Nancy ignored Mommy’s call. Instead, she pumped her legs defiantly, tilted back in her swing until her dark brown hair–hair the color of eagles’ wings, she fancied–swept the ground like trailing fringes of drapery. The increasing rush of wind past her ears smothered Mommy’s second call.

“Nancy, answer me. I can’t manage everything.”

Mommy never could manage “everything”. And Daddy was always babying the instruments and gauges inside what he called the Weather Shack. He fondly monitored the computers that recorded, analyzed and interpreted the data streaming in from the troposphere.

Nancy’s knuckles whitened on her swing’s chains. Her sneakers aimed at the eagles, targeting the center of their circle. She often wished that the links of chain bolted to the tubular steel frame of her swing–which on this almost barren islet was anchored to the exposed bedrock–would snap and let her sail sky high, as high as this pair of eagles she saw every day.

“Nancy!”

Nancy heard her infant brother wailing in his crib. She knew Mommy would soon storm into the yard, forcibly halt the swing, grab her disobedient daughter by the arm and tow her inside to tend the baby.

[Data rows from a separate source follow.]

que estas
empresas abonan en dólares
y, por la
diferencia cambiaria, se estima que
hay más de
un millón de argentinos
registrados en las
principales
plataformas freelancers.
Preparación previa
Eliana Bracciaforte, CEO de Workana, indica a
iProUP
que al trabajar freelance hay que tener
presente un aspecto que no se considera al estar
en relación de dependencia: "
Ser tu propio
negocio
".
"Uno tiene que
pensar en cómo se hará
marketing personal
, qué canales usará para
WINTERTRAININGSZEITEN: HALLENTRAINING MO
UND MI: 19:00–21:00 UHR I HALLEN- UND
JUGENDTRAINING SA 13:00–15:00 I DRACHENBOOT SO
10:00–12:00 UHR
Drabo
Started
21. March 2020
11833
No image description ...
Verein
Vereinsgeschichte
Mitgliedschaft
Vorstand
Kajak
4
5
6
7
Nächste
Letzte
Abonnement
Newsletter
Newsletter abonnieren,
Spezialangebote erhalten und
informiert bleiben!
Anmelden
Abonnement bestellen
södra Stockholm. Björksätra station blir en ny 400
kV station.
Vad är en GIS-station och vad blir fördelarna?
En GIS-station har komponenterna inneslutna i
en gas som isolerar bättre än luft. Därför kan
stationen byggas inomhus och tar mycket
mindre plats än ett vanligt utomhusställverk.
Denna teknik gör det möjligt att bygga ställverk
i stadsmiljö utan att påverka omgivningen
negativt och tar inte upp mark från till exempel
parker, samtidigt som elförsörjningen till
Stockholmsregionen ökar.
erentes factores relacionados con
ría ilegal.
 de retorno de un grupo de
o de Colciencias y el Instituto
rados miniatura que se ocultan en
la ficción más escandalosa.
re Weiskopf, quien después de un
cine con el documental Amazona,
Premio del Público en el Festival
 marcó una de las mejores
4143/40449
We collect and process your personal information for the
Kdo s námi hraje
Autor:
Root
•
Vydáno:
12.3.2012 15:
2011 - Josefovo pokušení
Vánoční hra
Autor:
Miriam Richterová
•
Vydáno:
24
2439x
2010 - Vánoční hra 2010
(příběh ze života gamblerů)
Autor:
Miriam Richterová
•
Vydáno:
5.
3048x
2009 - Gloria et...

Nancy pumped harder. She scrinched her eyes and prayed for magic–or a fairy godmother like Cinderella’s who could change pumpkins into coaches–to transform her swing into a kite, or a glider, and fly her to the sky.

She hated minding the baby. Since his arrival he’d claimed most of Mommy’s attention. And he wasn’t any good as a playmate. He was no better company than the few birds–sea parrots and gannets–that nested on the island and screeched and fled if she approached.

When she had first learned she would be having a baby brother, Nancy had said, spitefully, “I’d rather have a kitten.”  

But no cat or dog was allowed on the island. Mommy was allergic. Well, now Nancy was allergic. She was allergic to boredom. She was allergic to loneliness. For an eight year old, the endless repetition of cartoons on satellite TV was no substitute for real live friends.

“Nancy!”   Although still inside the house, Mommy’s voice sounded nearer.

Nancy pumped until her thigh and calf muscles ached. She pumped until her butt clenched as if striving to release the swing’s scalloped seat and propel Nancy like an ejected fighter pilot towards the jet plane contrails, up where the eagles’ wings weaved an invitation.

Nancy’s swing swooshed and swooshed. Her toes pointed skyward; her legs strained; her arms, elbows locked, extended; her hair streamed earthward. Nancy swung cradled in her swing like a stone in the pocket of a slingshot. Through slit eyelids she drew the eagles closer as if her vision was telescopic. Her gritted teeth hissed in harmony with the wind whistling an eerie elfin melody in her ears.

Dreamlike, her brother’s wails faded. Mommy’s commands grew muffled. With a final whispered incantation, Nancy unclasped her fisted knuckles.

“Nancy!”

The outside door slammed against weathered clapboard and Mommy huffed into the yard.

Nancy’s empty swing ticked slower and slower, like a pendulum winding down.

Three coastal eagles rode the spiraling air currents high above the distant headland’s granite cliffs.


Harold Walters lives in Newfoundland, the most easterly point in North America. His house is closer to Dublin across the Pond, than to Hollywood, behind him to the west.